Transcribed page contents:

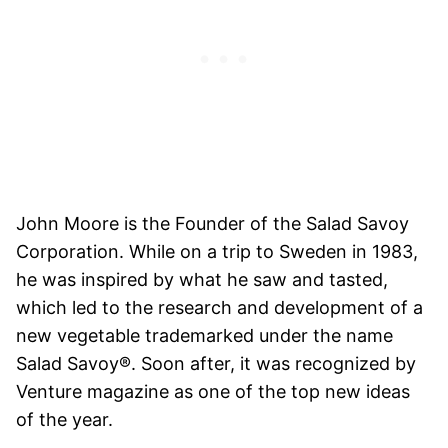
John Moore is the Founder of the Salad Savoy
Corporation. While on a trip to Sweden in 1983,
he was inspired by what he saw and tasted,
which led to the research and development of a
new vegetable trademarked under the name
Salad Savoy®. Soon after, it was recognized by
Venture magazine as one of the top new ideas
of the year.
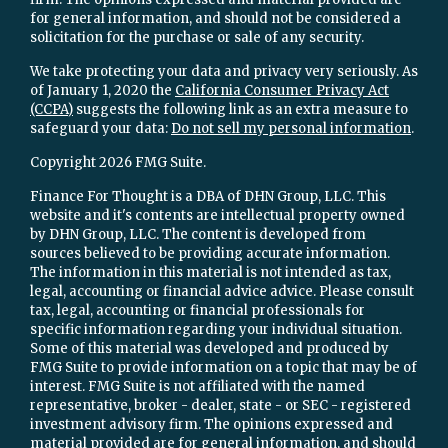
for general information, and should not be considered a
solicitation for the purchase or sale of any security.
We take protecting your data and privacy very seriously. As
of January 1, 2020 the
California Consumer Privacy Act
(CCPA)
suggests the following link as an extra measure to
safeguard your data:
Do not sell my personal information
.
Copyright 2026 FMG Suite.
Finance For Thought is a DBA of DHN Group, LLC. This
website and it's contents are intellectual property owned
by DHN Group, LLC. The content is developed from
sources believed to be providing accurate information.
The information in this material is not intended as tax,
legal, accounting or financial advice advice. Please consult
tax, legal, accounting or financial professionals for
specific information regarding your individual situation.
Some of this material was developed and produced by
FMG Suite to provide information on a topic that may be of
interest. FMG Suite is not affiliated with the named
representative, broker - dealer, state - or SEC - registered
investment advisory firm. The opinions expressed and
material provided are for general information, and should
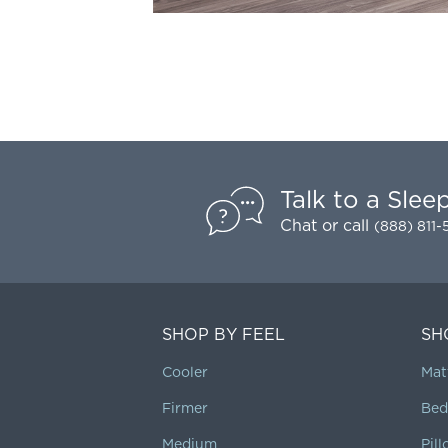
Talk to a Slee
Chat
or call
(888) 811
SHOP BY FEEL
SH
Cooler
Mat
Firmer
Bed
Medium
Pil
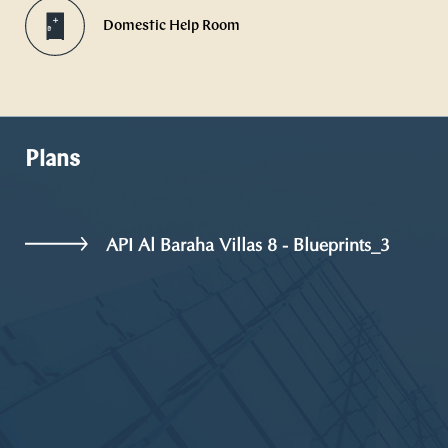
Domestic Help Room
Plans
API Al Baraha Villas 8 - Blueprints_3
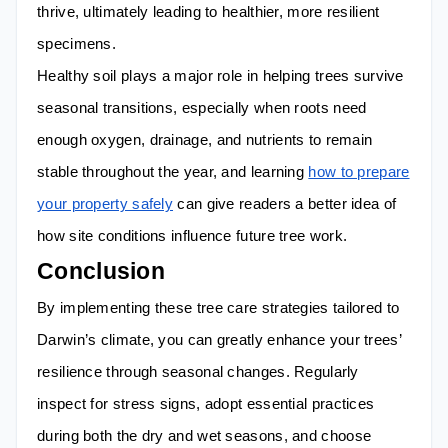
thrive, ultimately leading to healthier, more resilient
specimens.
Healthy soil plays a major role in helping trees survive
seasonal transitions, especially when roots need
enough oxygen, drainage, and nutrients to remain
stable throughout the year, and learning
how to prepare
your property safely
can give readers a better idea of
how site conditions influence future tree work.
Conclusion
By implementing these tree care strategies tailored to
Darwin’s climate, you can greatly enhance your trees’
resilience through seasonal changes. Regularly
inspect for stress signs, adopt essential practices
during both the dry and wet seasons, and choose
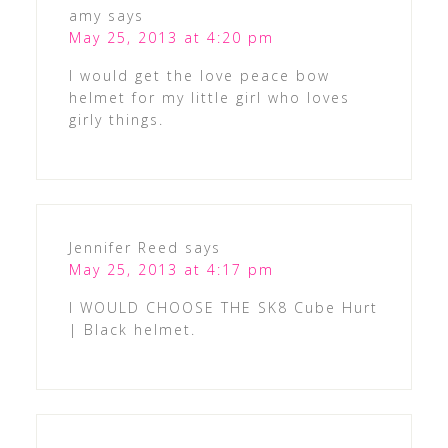
amy
says
May 25, 2013 at 4:20 pm
I would get the love peace bow
helmet for my little girl who loves
girly things.
Jennifer Reed
says
May 25, 2013 at 4:17 pm
I WOULD CHOOSE THE SK8 Cube Hurt
| Black helmet.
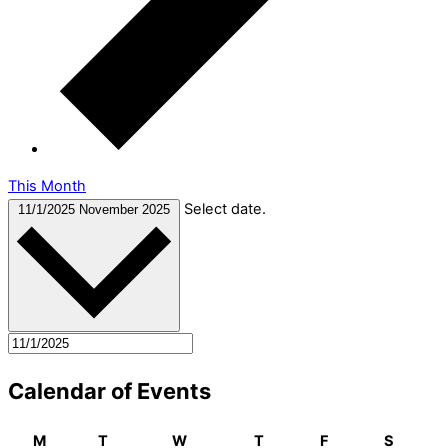
This Month
Select date.
11/1/2025
November 2025
Calendar of Events
M
T
W
T
F
S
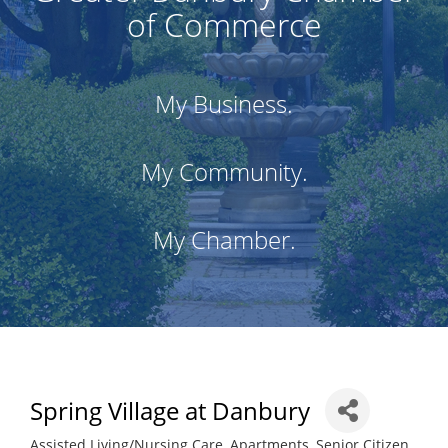
of Commerce
My Business.
My Community.
My Chamber.
Spring Village at Danbury
Assisted Living/Nursing Care
Apartments
Senior Citizen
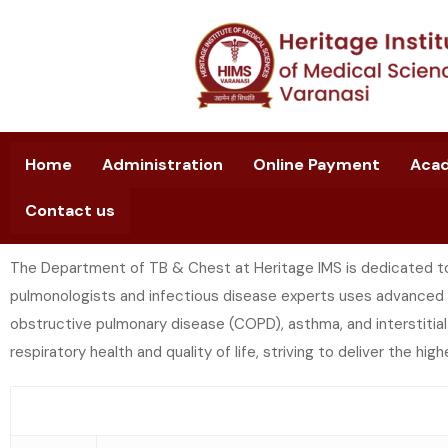
Home
Administration
Online Payment
Aca
Contact us
The Department of TB & Chest at Heritage IMS is dedicated to
pulmonologists and infectious disease experts uses advanced 
obstructive pulmonary disease (COPD), asthma, and interstitia
respiratory health and quality of life, striving to deliver the hig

_Action item_.
Return the data above unchanged. Pictures are not part of the copy.

_Answer for this exercise_.
John Moore is the Founder of the Salad Savoy
Corporation. While on a trip to Sweden in 1983,
he was inspired by what he saw and tasted,
which led to the research and development of a
new vegetable trademarked under the name
Salad Savoy®. Soon after, it was recognized by
Venture magazine as one of the top new ideas
of the year.
for general information, and should not be considered a
solicitation for the purchase or sale of any security.
We take protecting your data and privacy very seriously. As
of January 1, 2020 the
California Consumer Privacy Act
(CCPA)
suggests the following link as an extra measure to
safeguard your data:
Do not sell my personal information
.
Copyright 2026 FMG Suite.
Finance For Thought is a DBA of DHN Group, LLC. This
website and it's contents are intellectual property owned
by DHN Group, LLC. The content is developed from
sources believed to be providing accurate information.
The information in this material is not intended as tax,
legal, accounting or financial advice advice. Please consult
tax, legal, accounting or financial professionals for
specific information regarding your individual situation.
Some of this material was developed and produced by
FMG Suite to provide information on a topic that may be of
interest. FMG Suite is not affiliated with the named
representative, broker - dealer, state - or SEC - registered
investment advisory firm. The opinions expressed and
material provided are for general information, and should
Talk to a Slee
Chat
or call
(888) 811
SHOP BY FEEL
SH
Cooler
Mat
Firmer
Bed
Medium
Pil
Domestic Help Room
Plans
API Al Baraha Villas 8 - Blueprints_3
thrive, ultimately leading to healthier, more resilient
specimens.
Healthy soil plays a major role in helping trees survive
seasonal transitions, especially when roots need
enough oxygen, drainage, and nutrients to remain
stable throughout the year, and learning
how to prepare
your property safely
can give readers a better idea of
how site conditions influence future tree work.
Conclusion
By implementing these tree care strategies tailored to
Darwin’s climate, you can greatly enhance your trees’
resilience through seasonal changes. Regularly
inspect for stress signs, adopt essential practices
during both the dry and wet seasons, and choose
amy
says
May 25, 2013 at 4:20 pm
I would get the love peace bow
helmet for my little girl who loves
girly things.
Jennifer Reed
says
May 25, 2013 at 4:17 pm
I WOULD CHOOSE THE SK8 Cube Hurt
| Black helmet.
This Month
Select date.
11/1/2025
November 2025
Calendar of Events
M
T
W
T
F
S
of Commerce
My Business.
My Community.
My Chamber.
Spring Village at Danbury
Assisted Living/Nursing Care
Apartments
Senior Citizen
Home
Administration
Online Payment
Aca
Contact us
The Department of TB & Chest at Heritage IMS is dedicated to
pulmonologists and infectious disease experts uses advanced 
obstructive pulmonary disease (COPD), asthma, and interstitia
respiratory health and quality of life, striving to deliver the hig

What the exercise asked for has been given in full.